I sent a mystery shopper to two Tire Kingdom retail tire and service outlets in Palm Beach County. My shopper responded to an ad for a special sale which is blanketing TV, newspaper and the Internet. The ad says from Aug. 1 to Aug. 12 you can buy one tire and get the second one free. I watched the TV ad several times and it is literally impossible to read the fine print disclosure. By going to Tire Kingdom's website, I was able to read the fine print, but the vast majority of respondents to this sale would come from TV and be clueless to the "gotchas" in the fine print.
The first revelation to my mystery shopper was that only certain makes and types of tires were eligible. No name brands such as Michelin or Goodyear were available for this sale. Interestingly, there was an inconsistency on this between the two Tire Kingdom stores we shopped. In fact, there were several inconsistencies between the stores on types of tires, prices and other procedures.
To me the biggest deception was the tire buyer was required to purchase "road hazard insurance" and a wheel alignment.
The prices on the insurance ranged between 14 percent and 18 percent of the total price of the tires and the prices of the wheel alignment ranged from $114.99 to $79.99. The advertisement didn't say they are advertising a package deal for tires and road hazard insurance and wheel alignments.
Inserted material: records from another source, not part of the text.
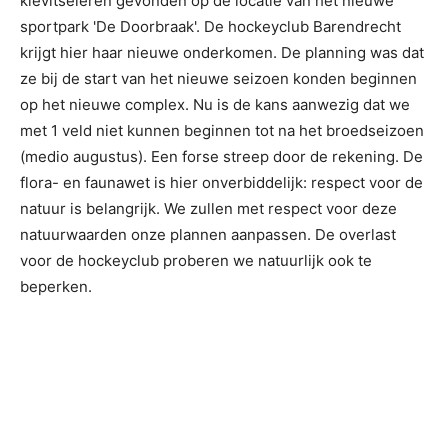
kievitseieren gevonden op de locatie van het nieuwe
sportpark 'De Doorbraak'. De hockeyclub Barendrecht
krijgt hier haar nieuwe onderkomen. De planning was dat
ze bij de start van het nieuwe seizoen konden beginnen
op het nieuwe complex. Nu is de kans aanwezig dat we
met 1 veld niet kunnen beginnen tot na het broedseizoen
(medio augustus). Een forse streep door de rekening. De
flora- en faunawet is hier onverbiddelijk: respect voor de
natuur is belangrijk. We zullen met respect voor deze
natuurwaarden onze plannen aanpassen. De overlast
voor de hockeyclub proberen we natuurlijk ook te
beperken.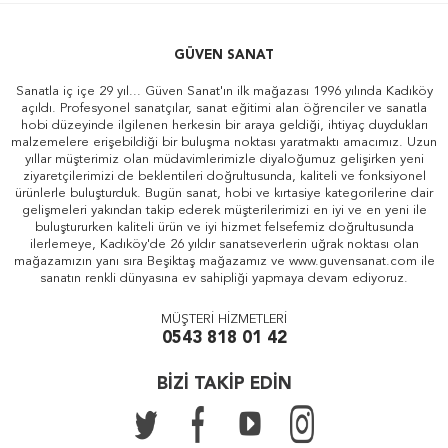
GÜVEN SANAT
Sanatla iç içe 29 yıl... Güven Sanat'ın ilk mağazası 1996 yılında Kadıköy
açıldı. Profesyonel sanatçılar, sanat eğitimi alan öğrenciler ve sanatla
hobi düzeyinde ilgilenen herkesin bir araya geldiği, ihtiyaç duydukları
malzemelere erişebildiği bir buluşma noktası yaratmaktı amacımız. Uzun
yıllar müşterimiz olan müdavimlerimizle diyaloğumuz gelişirken yeni
ziyaretçilerimizi de beklentileri doğrultusunda, kaliteli ve fonksiyonel
ürünlerle buluşturduk. Bugün sanat, hobi ve kırtasiye kategorilerine dair
gelişmeleri yakından takip ederek müşterilerimizi en iyi ve en yeni ile
buluştururken kaliteli ürün ve iyi hizmet felsefemiz doğrultusunda
ilerlemeye, Kadıköy'de 26 yıldır sanatseverlerin uğrak noktası olan
mağazamızın yanı sıra Beşiktaş mağazamız ve www.guvensanat.com ile
sanatın renkli dünyasına ev sahipliği yapmaya devam ediyoruz.
MÜŞTERİ HİZMETLERİ
0543 818 01 42
BİZİ TAKİP EDİN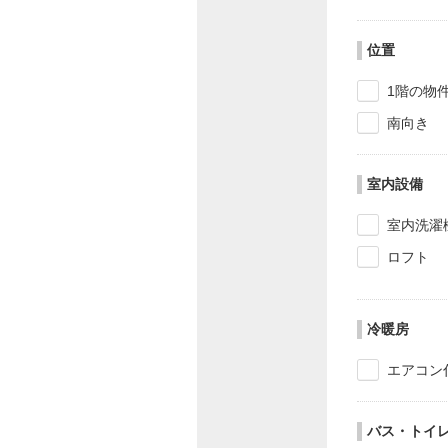
位置
1階の物
南向き
室内設備
室内洗濯
ロフト
冷暖房
エアコン
バス・トイ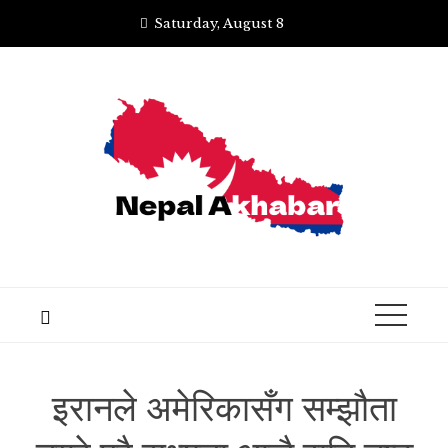
Skip
Saturday, August 8
to
content
इरानले अमेरिकासँग सम्झौता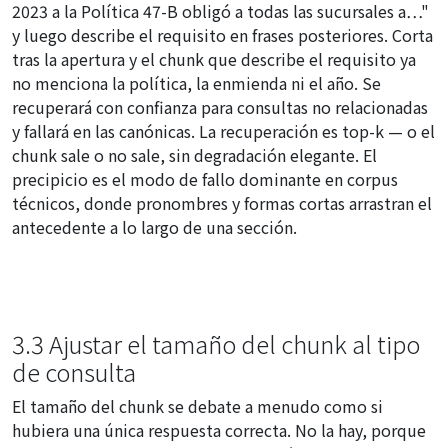
2023 a la Política 47-B obligó a todas las sucursales a…"
y luego describe el requisito en frases posteriores. Corta
tras la apertura y el chunk que describe el requisito ya
no menciona la política, la enmienda ni el año. Se
recuperará con confianza para consultas no relacionadas
y fallará en las canónicas. La recuperación es top-k — o el
chunk sale o no sale, sin degradación elegante. El
precipicio es el modo de fallo dominante en corpus
técnicos, donde pronombres y formas cortas arrastran el
antecedente a lo largo de una sección.
3.3 Ajustar el tamaño del chunk al tipo
de consulta
El tamaño del chunk se debate a menudo como si
hubiera una única respuesta correcta. No la hay, porque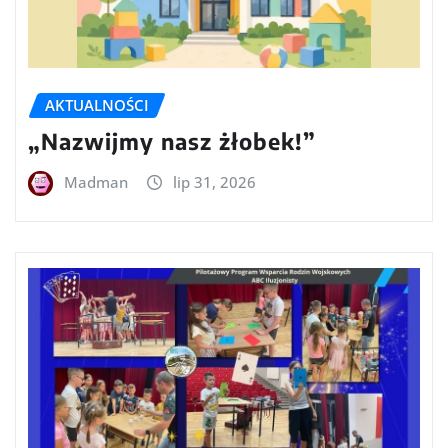
AKTUALNOŚCI
„Nazwijmy nasz żłobek!”
Madman
lip 31, 2026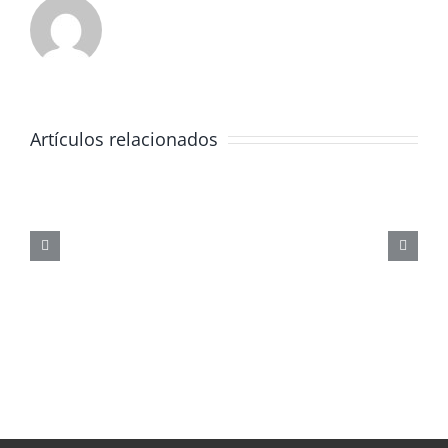
Artículos relacionados
JORNADA
FORMATIVA
SOBRE
LOS
PELIGROS
DE
LAS
REDES
SOCIALES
But the fine print (indecipherable on TV) disclosed this condition.
Being required to buy a four-wheel alignment is wrong for two reasons. First, buying a wheel alignment should be your decision and not tied to the purchase of tires. Second, what if your wheels don't need an alignment? You may have had your four wheels aligned two hours ago, just now run over a nail in the road, and now have to buy a tire.
The fine print also tells you that you must pay $1 per tire for the state tire tax. This is a real tax but it should be included in the quoted prices. There's another fee you are charged which is a "tire disposal fee" which Tire Kingdom can charge you any amount they like. It's not specified. The truth is Tire Kingdom actually sells many of their take-off tires to used tire dealers for a nice profit. I do the same thing in my dealership and that profit offsets my cost of having take-off tires hauled away and disposed of. And the final "gotcha" is the infamous "shop fee" which usually is 10 percent of the full retail price of the service invoice with a cap of $35.
Now remember, there is no legal prohibition or cap on "tire disposal or shop fees." Tire Kingdom imposes their own caps and prices on these rip offs. Other tires sellers are left to their own chutzpah and imagination to gouge you to the limit of your tolerance.
In the fine print is "no carry-outs." I've seen this in some restaurants, but it's an unusual term for Tire Kingdom and other tire sellers to tell you that before you can buy their tires at their advertised price, you must pay them whatever they want to charge you for mounting and balancing those tires.
I'll end this article with constructive suggestions of how you can avoid these sorts of unfair and deceptive advertising and sales practices.
Refuse to play the tire sellers games. Demand an "out the door" price for the specific brand and style of tires you want. Make it clear that it must include all federal, state and local taxes, all fees such as shop and tire disposal, all extra services such as alignment, all extra products such as road hazard insurance, and all services associated with putting the tires on your car such as mounting and balancing.
Ideally you should do this on the telephone and make it clear that you have only one check left in your checkbook and you will be filling it out at home for the total amount due, an out-the-door price. Of course, you should do this at least three times with three different tire sellers and buy them from the one who gives you the lowest price.